What has three blades and floats?
A Norweigian company called Statoil is set to build the first floating wind warm in the world. If the construction goes according to schedule, the revolutionary Hywind Pilot Park should be up and running off the coast of Scotland by the end of 2017.
Statoil has been working on floating turbine technology for years. It built its first prototype in Norway in 2009. Following successful tests, it made plans to grow the tech into a full-scale commercial wind farm. Scotland leased the ocean land to Statoil in 2016.
The Scotland project will consist of five six-megawatt wind turbines. The turbines will be tethered together, sharing infrastructure like power cables and transmission facilities. Once its up and running, the project should power about 56,000 Scottish homes each year.

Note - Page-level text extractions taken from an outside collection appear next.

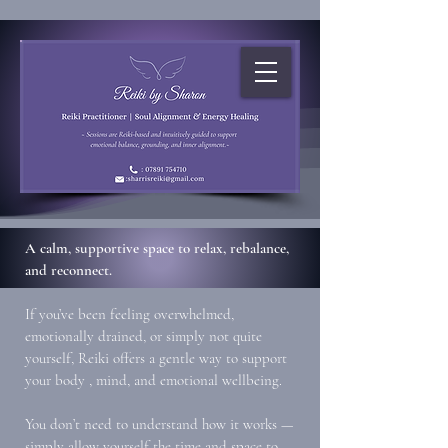
A calm, supportive space to relax, rebalance,
and reconnect.
If you’ve been feeling overwhelmed,
emotionally drained, or simply not quite
yourself, Reiki offers a gentle way to support
your body , mind, and emotional wellbeing.
You don’t need to understand how it works —
simply allow yourself the time and space to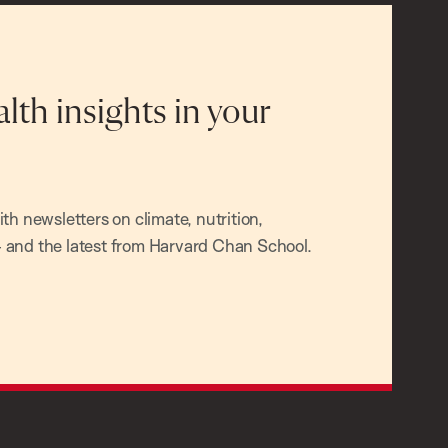
alth insights in your
h newsletters on climate, nutrition,
and the latest from Harvard Chan School.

Offshore wind energy is one of the fastest growing areas of renewable energy. It is particularly big in the UK, where shallow shorelines and powerful coastal winds make for perfect conditions for offshore turbines. Recently, New York State also announced plans to auction 33,000 hectares of ocean land for an offshore wind project.
The benefits of offshore wind turbines are many. Offshore turbines are more than double the size of their landlocked cousins. With nothing around to slow them down, sea winds are far stronger and more consistent than on-shore winds, so harnessing their power can generate even more energy. Offshore turbines also solve the NIMBY problem that plagues wind advocates.
However, putting up a wind turbine in the ocean is no simple task. The turbines are huge, and bolting one to the seafloor is no easy task. It’s costly and time-consuming. Since seafloor mounted wind turbines can only go as deep as 260 feet, they aren’t suitable everywhere.
Floating wind farms would solve many of the challenges that come with traditional offshore wind farms.
The floating wind turbines can be installed in waters up to 1,000 feet deep – more than double that of regular offshore turbines. This means they can be used in areas surrounded by deeper ocean waters, like much of Japan and the eastern United States. This could help countries meet their renewable energy goals.
Rather than anchoring the turbines to the ocean floor, Statoil will tether them together to an anchor and stabilize them with floating steel tubes. Since the eliminates the need to build a large foundation, floating wind turbines will likely be easier and more economical to install.